Task details
Search term "rekao": copy each line of the data containing it.

Dataset excerpts
◆ ◆ ◆ ◆ ◆ ◆ ◆
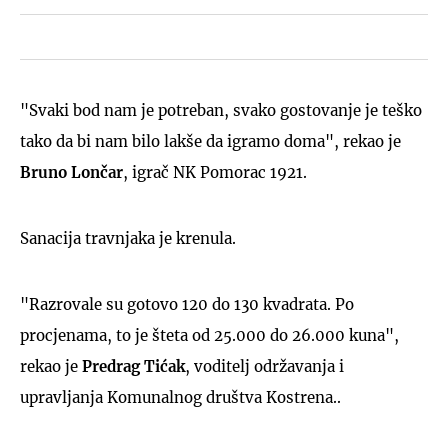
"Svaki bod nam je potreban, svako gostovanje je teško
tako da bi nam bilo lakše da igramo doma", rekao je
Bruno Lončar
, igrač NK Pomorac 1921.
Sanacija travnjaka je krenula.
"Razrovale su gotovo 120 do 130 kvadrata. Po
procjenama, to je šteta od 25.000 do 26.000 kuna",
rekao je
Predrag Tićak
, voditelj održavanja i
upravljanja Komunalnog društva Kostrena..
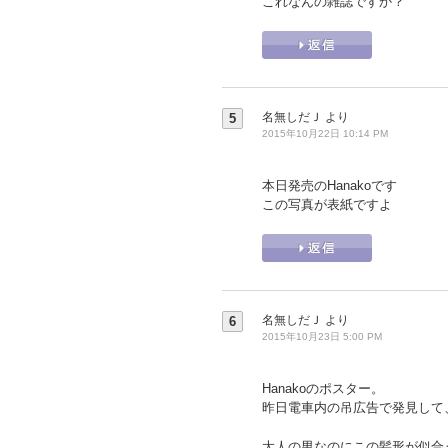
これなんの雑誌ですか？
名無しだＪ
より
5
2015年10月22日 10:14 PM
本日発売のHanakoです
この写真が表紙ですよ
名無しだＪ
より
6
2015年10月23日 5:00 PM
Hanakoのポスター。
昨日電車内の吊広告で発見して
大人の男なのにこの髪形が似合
◆ ◆ ◆ ◆ ◆ ◆ ◆
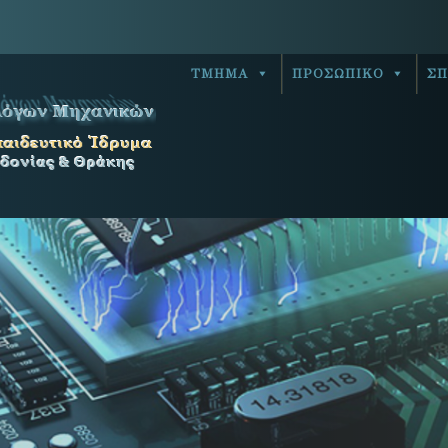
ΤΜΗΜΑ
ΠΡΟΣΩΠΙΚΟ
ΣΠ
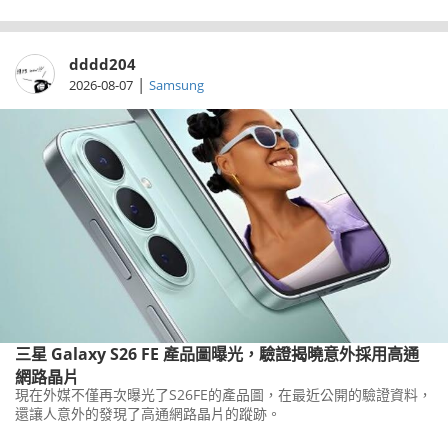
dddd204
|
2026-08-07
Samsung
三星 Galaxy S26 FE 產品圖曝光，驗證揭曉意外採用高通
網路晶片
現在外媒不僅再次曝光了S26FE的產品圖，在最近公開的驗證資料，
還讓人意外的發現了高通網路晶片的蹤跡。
◆ ◆ ◆ ◆ ◆ ◆ ◆
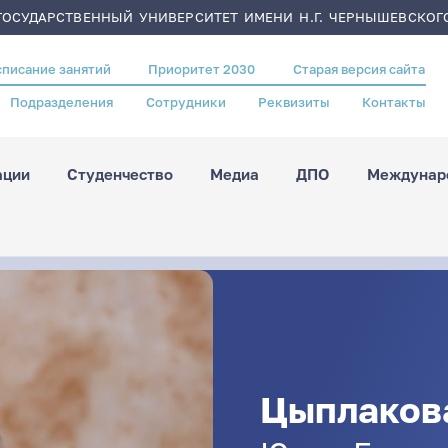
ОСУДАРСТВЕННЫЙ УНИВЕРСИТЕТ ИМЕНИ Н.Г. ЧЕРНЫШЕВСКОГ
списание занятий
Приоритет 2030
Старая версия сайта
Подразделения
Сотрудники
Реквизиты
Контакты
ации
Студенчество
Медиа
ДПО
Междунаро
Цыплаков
◆ ◆ ◆ ◆ ◆ ◆ ◆
Completed exercise
tako da bi nam bilo lakše da igramo doma", rekao je
rekao je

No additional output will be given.